A 63 Lemans is super cool too.


----------



## Eric Animal (Oct 28, 2007)

You'll get a biased opinion from me.. Multiple carbs are COOL !arty:


----------



## pontiac (Mar 6, 2011)

actually 64 389 is the early intake bolt setup, changed in 1965 to late model pattern. Dual quads can be dumbed up to work on stock motor. looks cool but works like stock.


----------



## Instg8ter (Sep 28, 2010)

:agree and so is that big blower to suck all that air through them.....arty: one of the new guys has a dual quad pontiac cross ram manifold on his project car....way cool


----------



## Eric Animal (Oct 28, 2007)

A friend of mine has a Pontiac crossram manifold and carbs.....he said he's "gonna build a car around it"......:lol:


----------



## jetstang (Nov 5, 2008)

The early heads have an extra intake bolt on the rear of the intake. I just passed up a 3 deuce early manifold for $70, and it had the extra holes. I did get a 65 tripower intake for $70!! Think I did good on that.
Dual 4s is cool on anything except a quad 4, it would be cool on that also. Multi carbs can be a real pain, but the wow when you pop the hood is worth it. 
If you are getting aluminum heads, wouldn't they be later model, and that intake wouldn't work?? Can you bolt later model heads on the early block?


----------



## Pontiacpurebrred (Jun 22, 2011)

Aww what the hay, this is what I am looking at, will it work with a 64 389?
57 58 60 Pontiac Offenhauser 2 x 4 Dual Quad Intake 389 | eBay


----------



## jetstang (Nov 5, 2008)

Run that 5029 number on the Offy site and see the application. If it fit more years, they probably would of listed them. I see the round heat riser crossover may be an issue. It won't work on later heads, I've had leaks on the crossover on later years, gaskets fixed it, but that was a 76 motor with an old P4B intake. I wouldn't chance it, but if you got the bucks, would make a cool conversation piece for the bar if it doesn't work.


----------



## Eric Animal (Oct 28, 2007)

I just called the seller...He is gonna check the #'s and call me back. he also has a 2x6 cross ram pontiac manifold on E-bay.....never seen one of those!


----------



## jetstang (Nov 5, 2008)

2X6, OMG, that is the holly grail of intakes! And priced accordingly.. 6 carbs for that would be $2k, wow..
Here's something similar, just to put some cool stuff out there. Heres a 1X8 on a blower, and it was a rat rod, cool car. Turkey rod run 2009.


----------



## Pontiacpurebrred (Jun 22, 2011)

You guys rock, and also crack me the "f" up :rofl:

I can prolly get the scratch if it will work cause I won't need the carbs till I rebuild. Just saw it and well...got stars in my eyes, it would sure look cool under the hood and I was thinking of fabbing a pan so I could still run ram air. But I am silly like that...silly I tell ya.


----------



## Eric Animal (Oct 28, 2007)

Boing!....call the seller !!!!! He is pretty sure the 2x4 won't fit a 64 389....the 2x6 will I think.


----------



## Pontiacpurebrred (Jun 22, 2011)

Eric Animal said:


> Boing!....call the seller !!!!! He is pretty sure the 2x4 won't fit a 64 389....the 2x6 will I think.
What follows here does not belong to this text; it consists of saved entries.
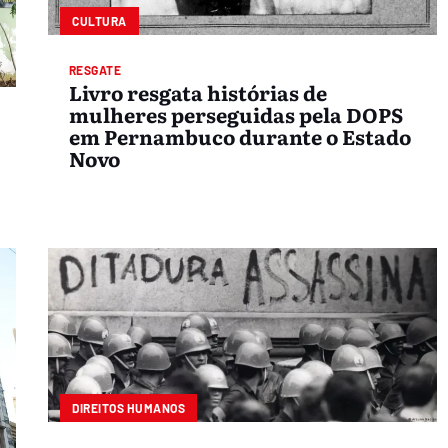
CULTURA
RESGATE
Livro resgata histórias de
mulheres perseguidas pela DOPS
em Pernambuco durante o Estado
Novo
DIREITOS HUMANOS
Hey man I got your PM, thanks for the leg work. Unfortunately I don't have a grand laying around to blow on an intake, but I checked it out and DAMN is it coooooool. 

And top of the list of issues is the 6X heads I currently have on the car so I should focus on getting it torn down and see what it is on the inside before I start spending money on what I'd like to make it. Hell I may get it apart and find out it's trashed.


----------



## jetstang (Nov 5, 2008)

Eric Animal said:


> Boing!....call the seller !!!!! He is pretty sure the 2x4 won't fit a 64 389....the 2x6 will I think.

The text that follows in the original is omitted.